Throughout the 1930s, Elsie had organized a succession of dinner dances, bals masqués, themed parties. She was credited with inventing murder-mystery parties and, occasionally, she gave small parties for about forty close friends. As she entered her ninth decade her energy seemed undimmed. She still worked at her diet as well as her daily exercises and was so well known for her handstands that Cole Porter immortalized her in his song ‘Anything Goes’. As Wallis Simpson, her friend and admirer, said of her: ‘She mixes people like a cocktail – and the result is sheer genius.’


For the previous year Elsie had been planning the most spectacular ball yet. Ever since the previous summer when she had thrown an extravagant circus ball featuring acrobats, she had determined that next time she would outdo herself by repeating the theme but with elephants as well as clowns, tightrope-walkers and jugglers. She may have been inspired by a visit to India, or perhaps she even remembered an occasion thirty years before when she had seen elephants walking sedately through Boston. Whatever the inspiration, she knew that the elephants would create an incomparable social buzz. However precarious the world situation, she was not going to abandon her plans for an unforgettable night of entertainment.

It was a balmy evening on 1 July 1939 when shortly after 9 p.m. the chauffeur-driven Mercedes and Rolls-Royces and numerous taxis began disgorging the 700 or so guests at the Boulevard Saint-Antoine entrance to the Petit Trianon. Although the men in their elegant white tie and tails may have felt the heat, most of the women, in outfits designed by Coco Chanel, Elsa Schiaparelli, Jeanne Lanvin and Lucien Lelong, needed cloaks or jackets before the party was over at dawn.

Elsie herself draped a long, shocking-pink cape over her shoulders. Beneath the cape she wore a magnificent ivory silk gown emblazoned with silver sequins and jewelled butterflies designed by her favourite couturier, Mainbocher, who was now basking in international fame as the designer of the pale blue wedding gown worn by Wallis Simpson for her marriage to the recently abdicated Duke of Windsor. It was Elsie who had effected the introduction to the couturier. Although she was small in stature Elsie cut a striking figure as a circus ringleader with a diamond and aquamarine Cartier tiara in her hair. Brandishing a whip ‘as if to defy the fates’, she walked bravely between the legs of the elephants before leading eight white ponies and dogs through their paces in a circus ring laid out on the lawn. In addition, she had hired a blind strolling accordion player, a Hawaiian guitarist who floated on a boat in the swimming pool and three orchestras in rotation playing in the dance pavilion. In one part of the gardens she had placed a champagne bar in a small circular tent with a striped roof set up around a fat tree trunk; not far away was a hot buffet which stayed open until 5 a.m., serving (unusually for Elsie who did not place much store by offering food to her guests) lamb chops, scrambled eggs, cakes and even more champagne.
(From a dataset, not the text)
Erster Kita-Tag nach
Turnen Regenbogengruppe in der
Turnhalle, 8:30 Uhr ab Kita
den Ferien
In social terms, the surreal occasion was considered a triumph. Everyone talked about the magnificence of the gardens with their unusual topiary as much as they praised the originality of the entertainments – although some complained about the inevitable smell given off by the animals and about their need regularly to relieve themselves, a detail left out by Vogue and others in their coverage of the spectacular event. The magazines were no more interested in the guests – aristocrats, diplomats, dukes, duchesses, princesses, writers, designers and artists, many of whom will reappear in the following pages – describing the clothes they wore and the jewels adorning their gowns. One of the most beautiful was a stunning Brazilian woman, Aimée de Sotomayor, widely considered one of the most glamorous women of the twentieth century, whose smiling photograph from that night appeared in Vogue a month later. With gardenias strewn in her blonde hair, she was wearing one of the first dresses designed by the then little-known Christian Dior, albeit not yet under his own name label. Christian Dior himself was, according to Aimée, ‘a little sad’ not to have been invited. However, Aimée’s style made a big impression on one of the other guests, the textile magnate Marcel Boussac. After the war, Boussac was to finance Christian Dior in creating his own label and design house.
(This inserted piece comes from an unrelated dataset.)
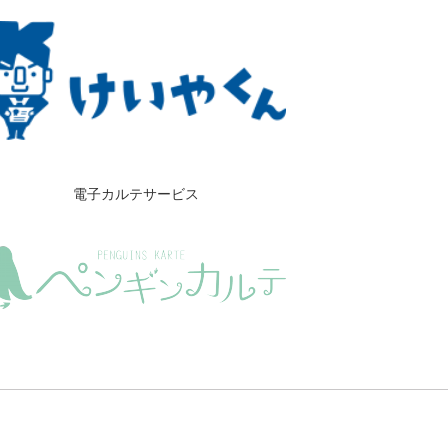
電子カルテサービス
Few among le tout Paris were concerned that night with what was going on in the rest of Europe because they believed that France would not be seriously affected, or at any rate not for long. Surely the seemingly impregnable Maginot Line, a series of concrete fortifications along the border with Germany, would protect the country? Throughout the spring and early summer the social season had continued as normal; in fact there was a sense of recklessness in the determination to celebrate which none in this high-society group considered excessive or out of place.